Food Assistant
Month of LLMs
This month, I want to focus on using LLMs more, and AI in general, so I’m working on a bunch of projects. I’ve been using Claude (and more recently Codex) over the last year or so, but now I’m actually using them very intentionally with the goal of understanding how to work with them better and to understand what the possibilities are.
This morning I built a small custom agent. I used the new Codex Mac app to build this agent from scratch, and of course I’ve been inspired by the work that Peter has been doing with OpenClaw. This agent is taking care of my food, so it has an idea of what I have in stock. It knows about my allergies, my dietary wishes, and it has recipes and a grocery list. It also has a list of dishes I enjoy making and eating. I managed to get it up and running in about half a day.

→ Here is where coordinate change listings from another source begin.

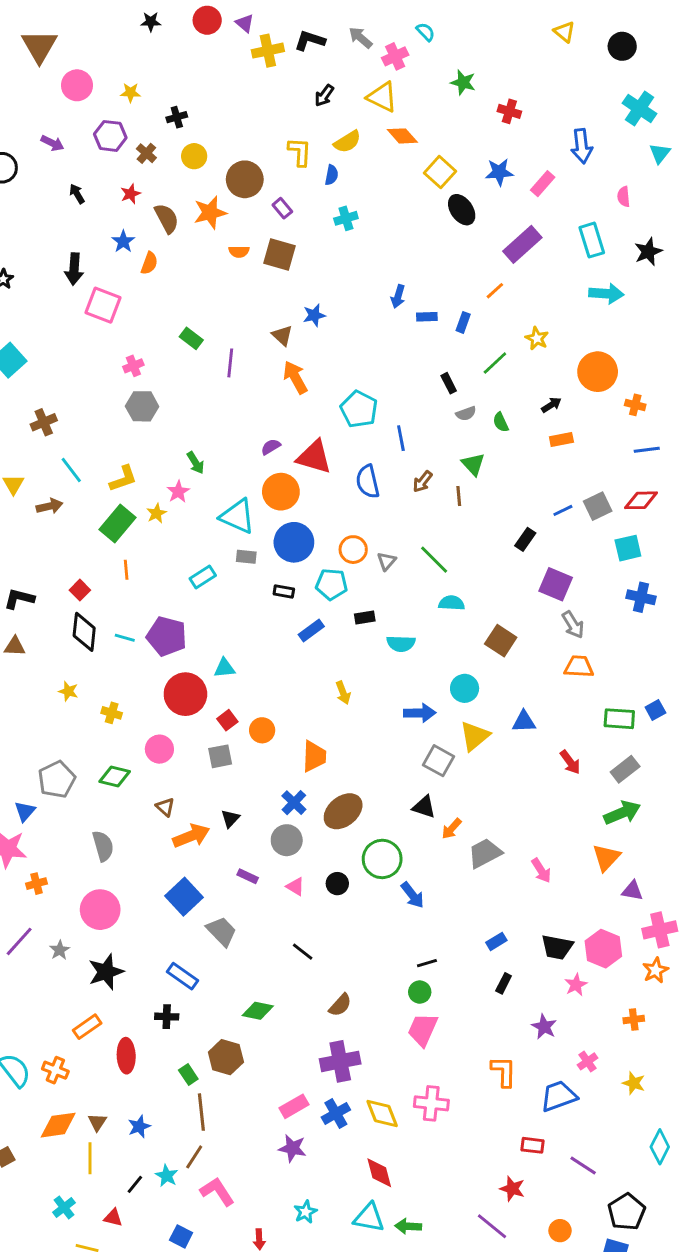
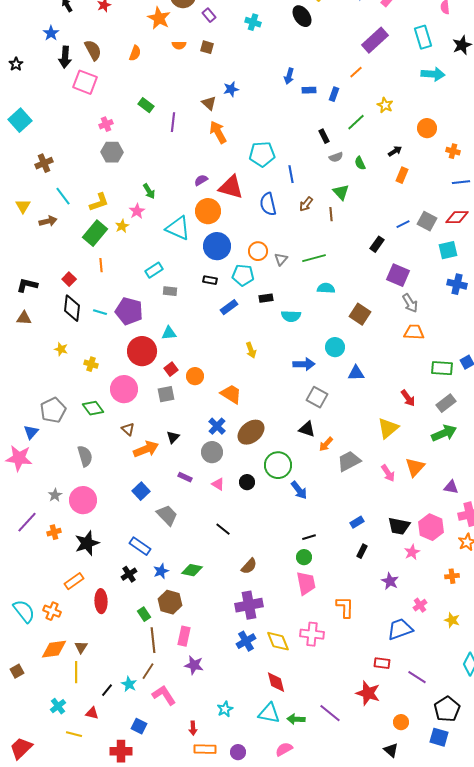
black ellipse: (462, 210) -> (302, 16), moved
orange star: (210, 213) -> (159, 18), turned -30
brown semicircle: (167, 218) -> (93, 50), moved
cyan cross: (346, 218) -> (253, 22), turned 35
blue star: (123, 241) -> (51, 33), moved
brown square: (279, 255) -> (207, 47), size x0.6
orange semicircle: (149, 263) -> (135, 53), moved
orange circle: (598, 372) -> (427, 128), size x0.7
cyan pentagon: (359, 409) -> (262, 154), turned -30
orange rectangle: (561, 440) -> (402, 175), turned -56
gray square: (598, 506) -> (427, 221), turned -36
gray rectangle: (246, 557) -> (170, 291), moved
green line: (434, 560) -> (314, 258), turned -60
blue triangle: (524, 722) -> (356, 373), moved
yellow triangle: (475, 736) -> (388, 428), moved
pink circle: (159, 749) -> (124, 389), size x1.4
orange trapezoid: (314, 756) -> (231, 394), turned -60
green diamond: (115, 777) -> (93, 408), turned 40
orange triangle: (606, 858) -> (415, 467), moved
orange cross: (37, 884) -> (54, 532), moved
blue square: (184, 897) -> (141, 491), size x0.7
gray star: (60, 950) -> (55, 495), moved
black cross: (167, 1017) -> (129, 574), turned -35
pink trapezoid: (423, 1030) -> (306, 583), turned 145
orange L-shape: (504, 1072) -> (345, 607), moved
pink rectangle: (294, 1106) -> (184, 636), moved, turned -48
blue star: (139, 1127) -> (161, 571), moved
purple star: (292, 1148) -> (194, 665), moved
red star: (512, 1189) -> (368, 693), size x1.4
purple line: (492, 1226) -> (330, 713), moved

I started by creating a new TypeScript project and using the Agents SDK from OpenAI. The main interface is a Telegram bot because Telegram has strong support for bots, and that way I have both a text and a voice interface for free. If I send it a voice message, it uses ffmpeg to convert the audio, then I send it over to OpenAI to get it transcribed.
The agent operates on Markdown files; they all live in a Git repository, and every time I change something it gets committed automatically. Also, the agent pulls from Git automatically. I’ve used a GitHub deploy key to give the agent access to just the one repository. This gives me persistent memory, change tracking, and I can just host my agent on Fly.io. I’m really liking this pattern. I wonder if I could extract it out into something more reusable. I
One of the fun things is that the system prompt is in a Markdown file as well, so I can actually tell my agent to change its prompt and that will automatically get reloaded. This is a powerful concept. Of course, things like OpenClaw can completely rebuild and rewrite themselves, which is even more powerful. I did not want that for this project, but being able to talk and chat to my software in order to then rewrite itself is very powerful.
One interesting thing is that the agent initially wanted to add tools for “writing the shopping list”, “writing the recipe list”, etc. When I changed that to just read/write markdown file tools the results got dramatically better.
I finally added some support for images and meal planning as well, so I can be a little bit smarter about going shopping and reusing things and meal prepping certain ingredients. All in all, it was half a day of work, and it’s already very useful. It’s online all the time, I can talk to it, it has no access beyond the files it needs, and we’ll see how I will use this in the future.
Today, I used it to plan my next four meals and my shopping list. It updated my plan, gave me a few recipe ideas and made me a shopping list.